#Week 1 - Structured Data Retrieval

(Be sure to save this to Drive before starting)

We are going to spend the bulk of our time this week retrieving API data into a type of Python variable called JSON that has some structure to it.

## A brief recap

There is a chance you haven't touched Python since last class. Before proceeding it might be a good idea to take a look at your notebooks from last time and the course material on the Library Juice Academy Course site.

Take a look at the next code cell and try to guess what it will print before you run it to exercise your Python skills a bit.

In [None]:
# average temp for the month in degrees C
# in a dictionary variable

yearly_weather = {
    "January": -10,
    "February": -15,
    "March": 5,
    "April": 10,
    "May": 15,
    "June": 20,
    "July": 30,
    "August": 35,
    "September": 30,
    "October": 10,
    "November": 5,
    "December": 0
}


#some loops and conditionals
print("Below 0 months")
for month in yearly_weather:
  if yearly_weather[month] < 0:
    print(month)

print("Above 0 months")
for month in yearly_weather:
  if yearly_weather[month] >= 0:
    print(month)

print("---")

# making our code a bit interactive by asking what cutoff temp to use
cutoff = input("What tempurature do you want to divide on? ")

print("---")

print("Above and equal to "+ cutoff + " months")
for month in yearly_weather:
  if yearly_weather[month] > int(cutoff):
    print(month)

print("Below "+ cutoff + " months")
for month in yearly_weather:
  if yearly_weather[month] < int(cutoff):
    print(month)



## But First, indexing

One fundamental skill we should spend a bit of time working on is indexing inside of a data structure.
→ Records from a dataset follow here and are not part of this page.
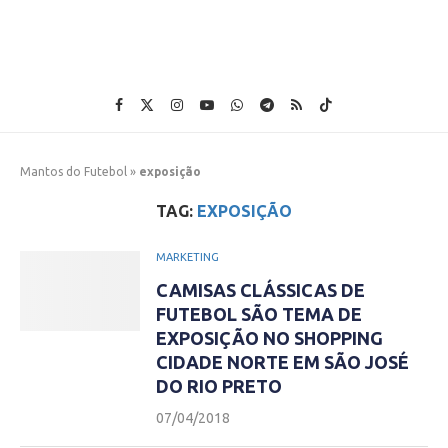
Mantos do Futebol
»
exposição
TAG:
EXPOSIÇÃO
MARKETING
CAMISAS CLÁSSICAS DE
FUTEBOL SÃO TEMA DE
EXPOSIÇÃO NO SHOPPING
CIDADE NORTE EM SÃO JOSÉ
DO RIO PRETO
07/04/2018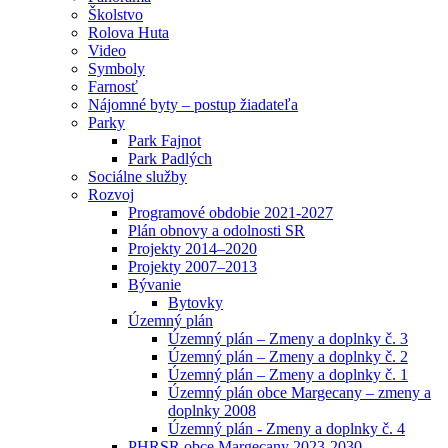
Školstvo
Rolova Huta
Video
Symboly
Farnosť
Nájomné byty – postup žiadateľa
Parky
Park Fajnot
Park Padlých
Sociálne služby
Rozvoj
Programové obdobie 2021-2027
Plán obnovy a odolnosti SR
Projekty 2014–2020
Projekty 2007–2013
Bývanie
Bytovky
Územný plán
Územný plán – Zmeny a doplnky č. 3
Územný plán – Zmeny a doplnky č. 2
Územný plán – Zmeny a doplnky č. 1
Územný plán obce Margecany – zmeny a
doplnky 2008
Územný plán - Zmeny a doplnky č. 4
PHRSR obce Margecany 2023-2030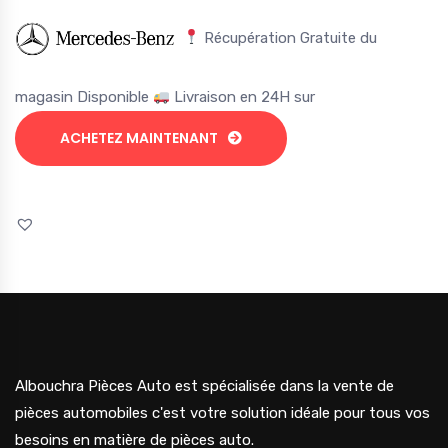
Récupération Gratuite du
magasin Disponible
Livraison en 24H sur
ACHETEZ MAINTENANT
Albouchra Pièces Auto est spécialisée dans la vente de
pièces automobiles c'est votre solution idéale pour tous vos
besoins en matière de pièces auto.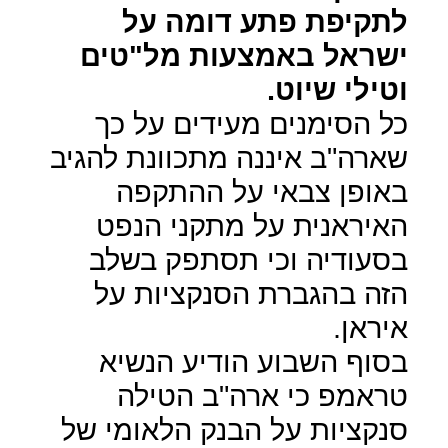
לתקיפת פתע דומה על
ישראל באמצעות מל"טים
וטילי שיוט.
כל הסימנים מעידים על כך
שארה"ב איננה מתכוונת להגיב
באופן צבאי על ההתקפה
האיראנית על מתקני הנפט
בסעודיה וכי תסתפק בשלב
הזה בהגברת הסנקציות על
איראן.
בסוף השבוע הודיע הנשיא
טראמפ כי ארה"ב הטילה
סנקציות על הבנק הלאומי של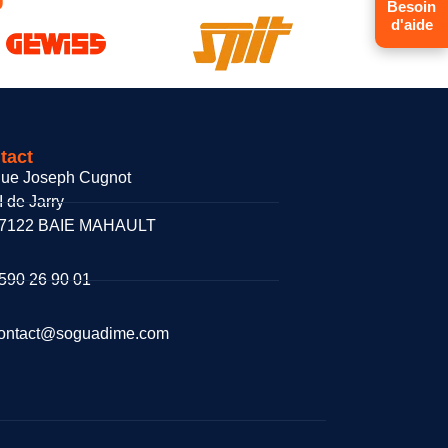
Besoin
d'aide
tact
ue Joseph Cugnot
I de Jarry
7122 BAIE MAHAULT
590 26 90 01
ontact@soguadime.com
This is a pretty old school thing but it is worth learning none the same. We'll see that it comes in handy when selecting subsets of lists. In Python this is called using the `slice` operator.

This is useful for us because we will be loading up big `lists` of data and sometimes we only want to look at a bit of that data.

In [None]:

countries = ["Brazil","Spain","Italy","United Kingdom","Germany","France"]

#Prints the first item
print(countries[0])

#Prints the last item
#Using a negative number will start the indexing at the end
print(countries[-1])

#Prints a third and fourth item
#Using a : will tell Python you want multiple items
#this is called the slice operator
print(countries[2:4])

#Prints the last two items
#Combination of negative values and the colon (slice)
print(countries[-2:])



**Q1** Print the 3rd item in the `countries` list


In [None]:
#Q1
countries[]

**Q2** Print the dogs in the following list, using the slice operator.


In [None]:
#Q2

animals = ["Garfield","Odie","Clifford","Nemo"]
print(animals[])

**Q3** Print your favorite dessert to the screen. Assuming your favourite is in this list!


In [None]:
#Q3
desserts = ["Pie","Cake","Ice Cream","Sherbert"]
print(desserts[])


##Grabbing information

We can get Python to retrieve information from the web by using the [requests]() library that will grab a web-page. Once we have that we can do interesting things with the contents as well as the metadata of the request.

We'll be using a [CollectionBuilder](https://collectionbuilder.github.io/) exhibit for this week's material. It is the one I use for the [AI in Libraries, for Skeptics](https://libraryjuiceacademy.com/shop/course/331-ai-and-libraries-for-skeptics/) class.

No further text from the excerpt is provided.